- [Extracted data]:
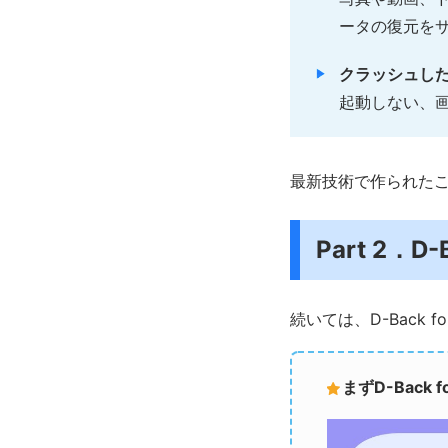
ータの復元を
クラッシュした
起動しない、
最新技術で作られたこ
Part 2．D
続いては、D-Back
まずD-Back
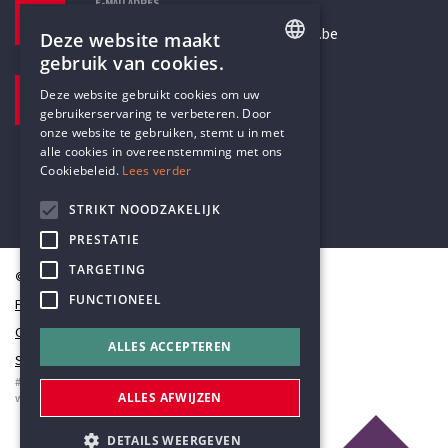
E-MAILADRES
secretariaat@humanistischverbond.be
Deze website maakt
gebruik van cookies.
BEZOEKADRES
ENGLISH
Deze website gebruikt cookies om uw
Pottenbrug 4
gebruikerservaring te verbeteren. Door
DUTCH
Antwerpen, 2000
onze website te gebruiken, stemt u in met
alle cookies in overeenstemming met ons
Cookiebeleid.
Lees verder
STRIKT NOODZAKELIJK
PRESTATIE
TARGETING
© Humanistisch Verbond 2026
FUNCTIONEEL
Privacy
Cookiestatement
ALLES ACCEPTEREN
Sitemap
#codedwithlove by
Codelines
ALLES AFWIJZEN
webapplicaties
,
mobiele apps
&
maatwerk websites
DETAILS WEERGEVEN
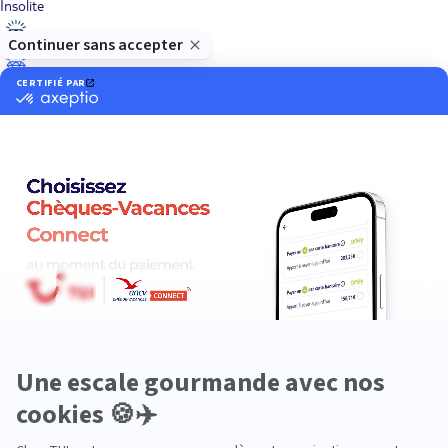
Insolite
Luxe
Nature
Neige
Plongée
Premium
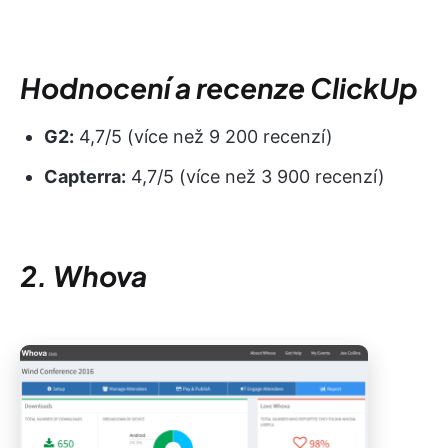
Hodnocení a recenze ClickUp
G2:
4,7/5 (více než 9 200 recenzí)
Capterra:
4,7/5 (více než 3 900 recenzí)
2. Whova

- [Activity]: Produce a word-for-word copy of the records, omitting all images.

- [Response area]:
ータの復元を
クラッシュした
起動しない、
最新技術で作られたこ
Part 2．D
続いては、D-Back
まずD-Back
E-MAILADRES
secretariaat@humanistischverbond.be
Deze website maakt
gebruik van cookies.
BEZOEKADRES
ENGLISH
Deze website gebruikt cookies om uw
Pottenbrug 4
gebruikerservaring te verbeteren. Door
DUTCH
Antwerpen, 2000
onze website te gebruiken, stemt u in met
alle cookies in overeenstemming met ons
Cookiebeleid.
Lees verder
STRIKT NOODZAKELIJK
PRESTATIE
TARGETING
© Humanistisch Verbond 2026
FUNCTIONEEL
Privacy
Cookiestatement
ALLES ACCEPTEREN
Sitemap
#codedwithlove by
Codelines
ALLES AFWIJZEN
webapplicaties
,
mobiele apps
&
maatwerk websites
DETAILS WEERGEVEN
Insolite
Luxe
Nature
Neige
Plongée
Premium
Hodnocení a recenze ClickUp
G2:
4,7/5 (více než 9 200 recenzí)
Capterra:
4,7/5 (více než 3 900 recenzí)
2. Whova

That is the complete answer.